Postrado en su lecho exclamaba en medio de su enfermedad y angustias:
—¡Ay amor, como me has puesto!(6)
Notas:
(1) Se refiere el autor al ‘virtuosísimo’ protagonista de un conjunto de empalagosos cuentos morales situados en la Francia pre-revolucionaria escritos por François-Guillaume Ducray-Duminil (Les Soirées de la chaumière ou Les Leçons du vieux père, Paris, Le Prieur, a partir 1794), cuyas traducciones fueron repetidamente editadas en la España del siglo XIX.

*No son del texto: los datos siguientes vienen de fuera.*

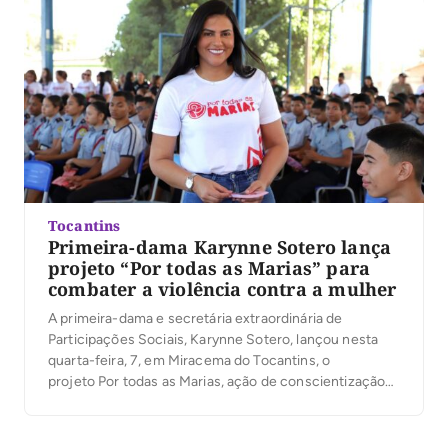
Tocantins
Primeira-dama Karynne Sotero lança
projeto “Por todas as Marias” para
combater a violência contra a mulher
A primeira-dama e secretária extraordinária de
Participações Sociais, Karynne Sotero, lançou nesta
quarta-feira, 7, em Miracema do Tocantins, o
projeto Por todas as Marias, ação de conscientização
pelo fim da violência contra a mulher. O projeto conta
com a parceria de diversos órgãos, em uma grande
mobilização com o objetivo de ajudar a construir uma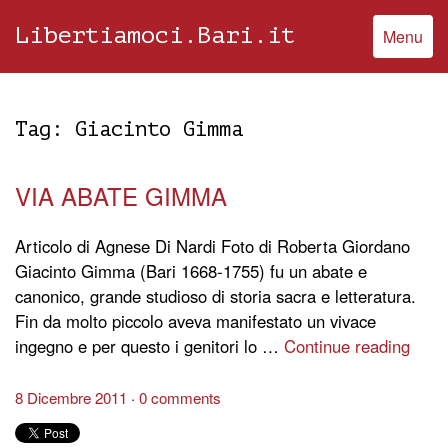
Libertiamoci.Bari.it
Menu
Tag:
Giacinto Gimma
VIA ABATE GIMMA
Articolo di Agnese Di Nardi Foto di Roberta Giordano
Giacinto Gimma (Bari 1668-1755) fu un abate e
canonico, grande studioso di storia sacra e letteratura.
Fin da molto piccolo aveva manifestato un vivace
ingegno e per questo i genitori lo …
Continue reading
8 Dicembre 2011
0 comments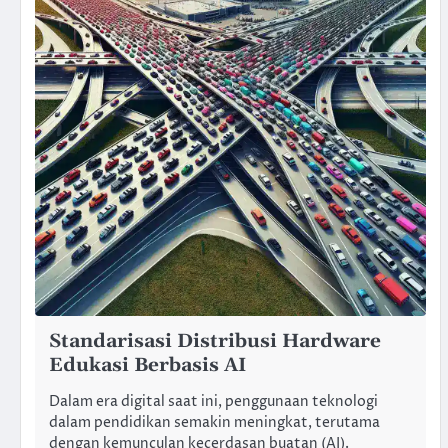
Standarisasi Distribusi Hardware
Edukasi Berbasis AI
Dalam era digital saat ini, penggunaan teknologi
dalam pendidikan semakin meningkat, terutama
dengan kemunculan kecerdasan buatan (AI).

(2) Este es el nombre que adoptó en 1841 el local situado en la calle Compañía, nº 10, primero del que haya noticias de representaciones de los títeres de la Tía Noríca, en 1824. Cuando la reina fue expulsada del trono en la Gloriosa de 1868, pasó a llamarse Teatro de la Libertad, nombre bajo el que terminó su existencia hasta su derribo en 1870.
(3) Alude cultamente el autor al uso de las ‘licencias’ del lenguaje que Horacio defiende para el uso de los poetas en su Epistola ad Pisones, vv. 48-59, atribuyendo a Virgilio un abuso de las mismas en relación con la cronología de los personajes legendarios Dido y Eneas.

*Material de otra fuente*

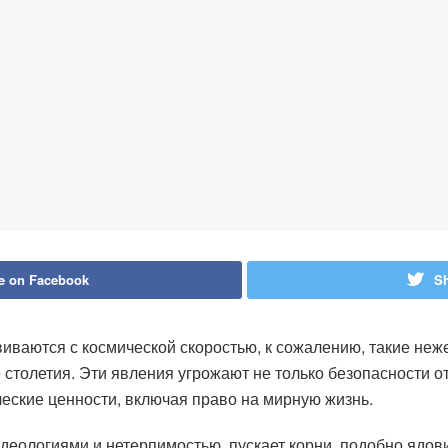
e on Facebook
Sh
виваются с космической скоростью, к сожалению, такие неж
столетия. Эти явления угрожают не только безопасности от
еские ценности, включая право на мирную жизнь.
еологиями и нетерпимостью, пускает корни, подобно ядови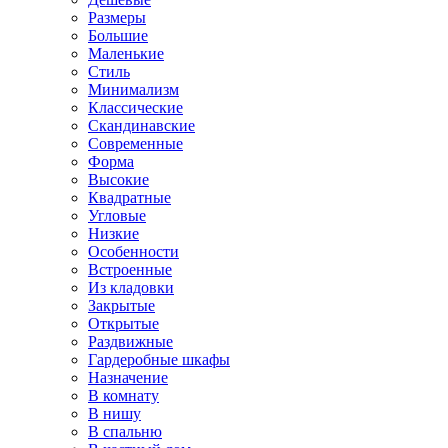
Размеры
Большие
Маленькие
Стиль
Минимализм
Классические
Скандинавские
Современные
Форма
Высокие
Квадратные
Угловые
Низкие
Особенности
Встроенные
Из кладовки
Закрытые
Открытые
Раздвижные
Гардеробные шкафы
Назначение
В комнату
В нишу
В спальню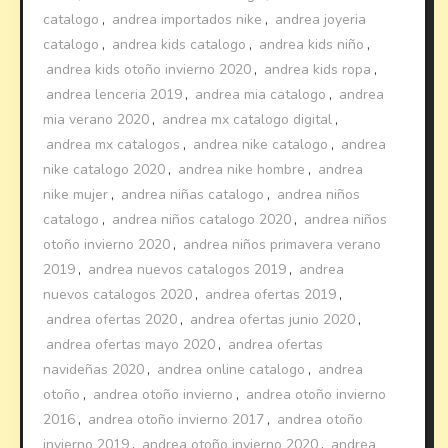
catalogo
,
andrea importados nike
,
andrea joyeria
catalogo
,
andrea kids catalogo
,
andrea kids niño
,
andrea kids otoño invierno 2020
,
andrea kids ropa
,
andrea lenceria 2019
,
andrea mia catalogo
,
andrea
mia verano 2020
,
andrea mx catalogo digital
,
andrea mx catalogos
,
andrea nike catalogo
,
andrea
nike catalogo 2020
,
andrea nike hombre
,
andrea
nike mujer
,
andrea niñas catalogo
,
andrea niños
catalogo
,
andrea niños catalogo 2020
,
andrea niños
otoño invierno 2020
,
andrea niños primavera verano
2019
,
andrea nuevos catalogos 2019
,
andrea
nuevos catalogos 2020
,
andrea ofertas 2019
,
andrea ofertas 2020
,
andrea ofertas junio 2020
,
andrea ofertas mayo 2020
,
andrea ofertas
navideñas 2020
,
andrea online catalogo
,
andrea
otoño
,
andrea otoño invierno
,
andrea otoño invierno
2016
,
andrea otoño invierno 2017
,
andrea otoño
invierno 2019
,
andrea otoño invierno 2020
,
andrea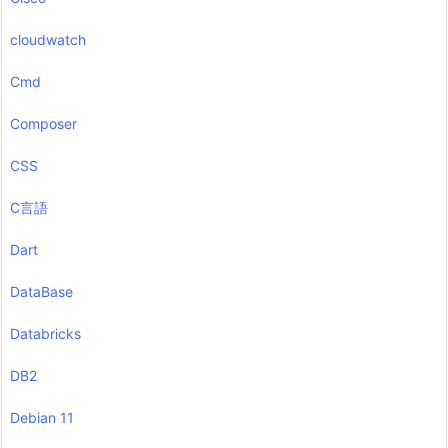
cloudwatch
Cmd
Composer
CSS
C言語
Dart
DataBase
Databricks
DB2
Debian 11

(4) Pedro Eustachio Montenegro Estéves (Cádiz, 1778- ídem, 1857), su mujer Dolores Jarpón Marín (Cádiz, 1791-ídem 1869) y dos de sus hijos, José Luis (Cádiz, 1832-ídem, 1865) y Pedro (Cádiz, 1834-¿?), se sabe que dirigieron el teatro de la calle Compañía hasta su final, lo que no se conoce exactamente es desde cuándo.
(5) Efectivamente, según el anuncio insertado en la prensa durante la Navidad de 1850 (El Comercio, 1 enero 1850) el espectáculo terminaba: “Dando fin con un Jardín con varios juegos de agua natural y fuegos hidráulicos”. Estos finales espectaculares aparecen en la prensa gaditana de la primera mitad del XIX bajo los variados nombres de “fuegos chinescos”, “líricos”, “píricos o transparentes”, “artificiales”, “egipcios” o “juegos de agua hidráulicos”. José María León y Domínguez, en sus Recuerdos gaditanos (Cádiz, Tipografía de Cabello y Lozón, 1897, pp. 158-159) describe como eran estos juegos y fuegos: “Pero el cuadro final, lo que cerraba la función, eran los vistosos juegos de agua y fuegos de artificio, en que mostraban ser consumados maestros los artistas. En medio de la escena aparecía una fuente, y al chispear de las estrellas, ruedas, cohetes y bombardas, sonando cada traquío que daba un susto al miedo, bellísimos surtidores de agua elevaban unos aparatos con luces, que subían por el espacio o bajaban, según la mayor o menor presión que les imprimían, siendo un espectáculo vistosísimo, que era el encanto de los que nos hacíamos ojos para contemplar a nuestro sabor aquella preciosidad sorprendente”.
(6) Esta frase hecha la podemos encontrar en gran número de poemas, comedias y textos diversos a lo largo de todo el siglo XIX. En México es considerada como refrán popular y dio título a una famosa película cómica. La fuente de su gran éxito pudo ser este divertido poema, que tan a cuento viene con la historia: “Un casado se acostó, / y con paternal cariño / a su lado puso el niño, / pero sucio amaneció. / Entonces torciendo el gesto, / mirose uno y otro lado, / y exclamó desconsolado: / ¡Ay amor, como me has puesto!” (Joseph Iglesias de la Casa, Poesías póstumas… que contiene las poesías jocosas, Salamanca, Francisco de Toxar, 1793, p. 10).